The president signed H.R. 133, or the Consolidated Appropriations Act of 2021, on Sunday, December 27, greenlighting $900 billion in coronavirus relief for Americans. While the CAA is actually a government funding bill, it includes provisions for expanding the Paycheck Protection Program, extending unemployment benefits, and a second round of direct payments.
When will eligible Americans start receiving $600 direct payments?
According to Politico, Treasury Secretary Steven Mnuchin expected to begin sending some direct payments as early as this week. However, recent events could jeopardize the secretary’s timetable.
First, that projection seems aggressive given the Economic Impact Payment rollout. Reporter Brian Faler notes that EIPs began sending a couple weeks after the CARES Act was signed into law. However, despite taking months to complete—some non-filers were able to sign up for payments as late as November—Faler speculates that the existing EIP-distribution apparatus “should make this round easier for the IRS.”
Second, Mnuchin delivered those remarks on December 21: three days before the bill was presented to the president and six days before it was signed. It’s hard to know if the delay in signing the CAA will actually affect Secretary Mnuchin’s rollout of direct payments. The agency should have record of filers and non-filers who previously received EIPs, and existing tools like Non-Filers: Enter Payment Info Here and Get My Payment can help identify eligible non-filers who may have been missed the first time around.

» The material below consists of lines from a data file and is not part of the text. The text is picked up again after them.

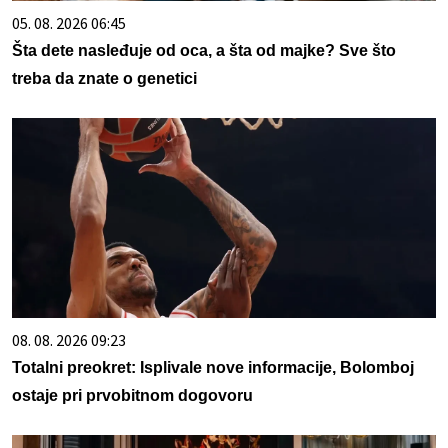
05. 08. 2026 06:45
Šta dete nasleđuje od oca, a šta od majke? Sve što
treba da znate o genetici
08. 08. 2026 09:23
Totalni preokret: Isplivale nove informacije, Bolomboj
ostaje pri prvobitnom dogovoru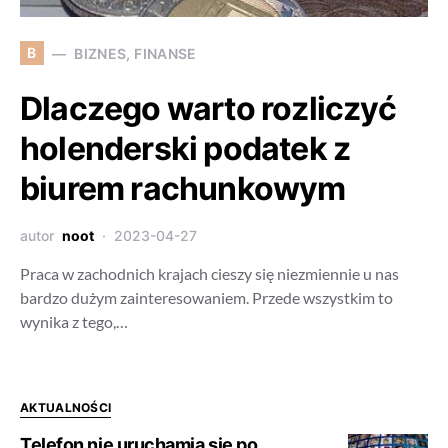
B
BIZNES, FINANSE
Dlaczego warto rozliczyć
holenderski podatek z
biurem rachunkowym
autor
noot
2023-04-27
Praca w zachodnich krajach cieszy się niezmiennie u nas
bardzo dużym zainteresowaniem. Przede wszystkim to
wynika z tego,…
AKTUALNOŚCI
Telefon nie uruchamia się po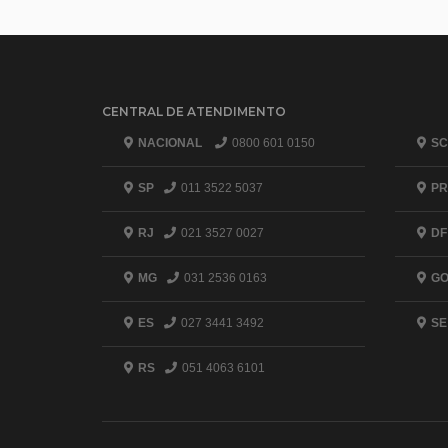
CENTRAL DE ATENDIMENTO
NACIONAL
0800 601 0150
SC
SP
011 3522 5037
PR
RJ
021 3527 0027
DF
MG
031 2536 0163
G
ES
027 3441 3492
SE
RS
051 4063 6101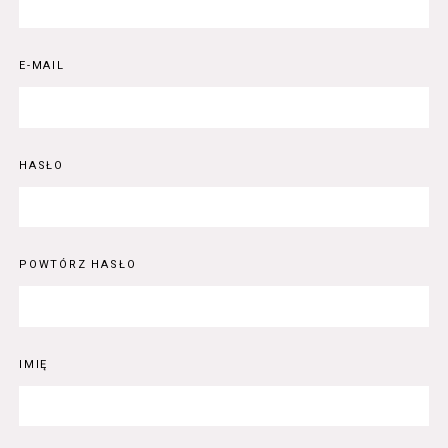
E-MAIL
HASŁO
POWTÓRZ HASŁO
IMIĘ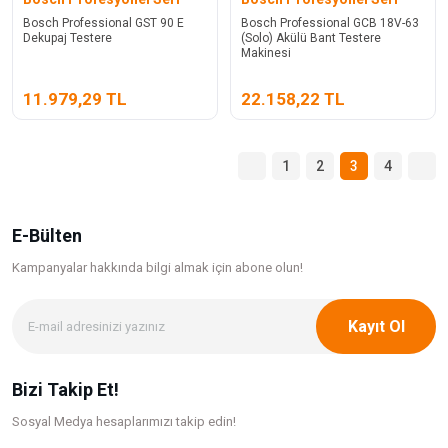
Bosch Professional GST 90 E
Bosch Professional GCB 18V-63
Dekupaj Testere
(Solo) Akülü Bant Testere
Makinesi
11.979,29 TL
22.158,22 TL
1
2
3
4
E-Bülten
Kampanyalar hakkında bilgi
almak için abone olun!
Kayıt Ol
Bizi Takip Et!
Sosyal Medya hesaplarımızı takip edin!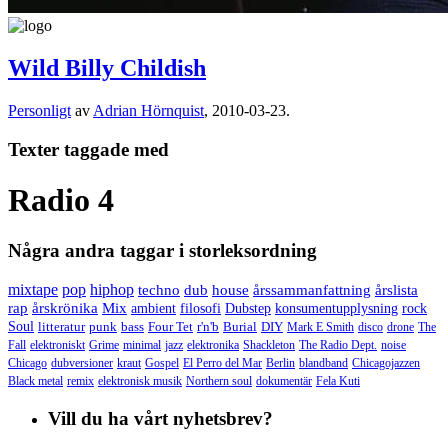
Wild Billy Childish
Personligt
av
Adrian Hörnquist
,
2010-03-23.
Texter taggade med
Radio 4
Några andra taggar i storleksordning
mixtape
pop
hiphop
techno
dub
house
årssammanfattning
årslista
rap
årskrönika
Mix
ambient
filosofi
Dubstep
konsumentupplysning
rock
Soul
litteratur
punk
bass
Four Tet
r'n'b
Burial
DIY
Mark E Smith
disco
drone
The
Fall
elektroniskt
Grime
minimal
jazz
elektronika
Shackleton
The Radio Dept.
noise
Chicago
dubversioner
kraut
Gospel
El Perro del Mar
Berlin
blandband
Chicagojazzen
Black metal
remix
elektronisk musik
Northern soul
dokumentär
Fela Kuti
Vill du ha vårt nyhetsbrev?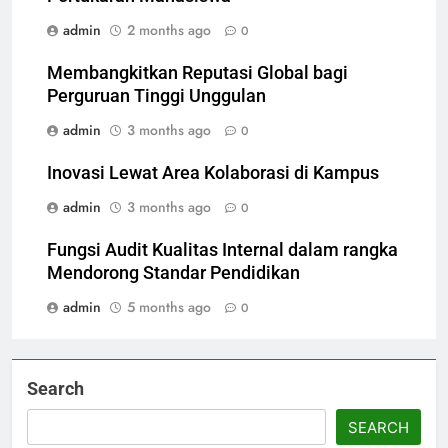
admin
2 months ago
0
Membangkitkan Reputasi Global bagi
Perguruan Tinggi Unggulan
admin
3 months ago
0
Inovasi Lewat Area Kolaborasi di Kampus
admin
3 months ago
0
Fungsi Audit Kualitas Internal dalam rangka
Mendorong Standar Pendidikan
admin
5 months ago
0
Search
SEARCH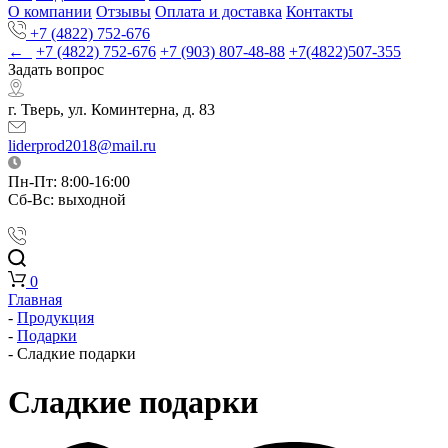
О компании
Отзывы
Оплата и доставка
Контакты
+7 (4822) 752-676
←
+7 (4822) 752-676
+7 (903) 807-48-88
+7(4822)507-355
Задать вопрос
г. Тверь, ул. Коминтерна, д. 83
liderprod2018@mail.ru
Пн-Пт: 8:00-16:00
Сб-Вс: выходной
0
Главная
-
Продукция
-
Подарки
-
Cладкие подарки
Cладкие подарки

Finally, the House of Representatives voted yesterday to increase the amount of these direct payments to $2,000 for individuals. If the legislation, referred to as the CASH Act, passes in the Senate, that would mean another recalibration for the Treasury Department. According to NPR, “the Senate is scheduled to reconvene at noon on Tuesday,” so we’ll soon know more about how much Americans can expect to receive.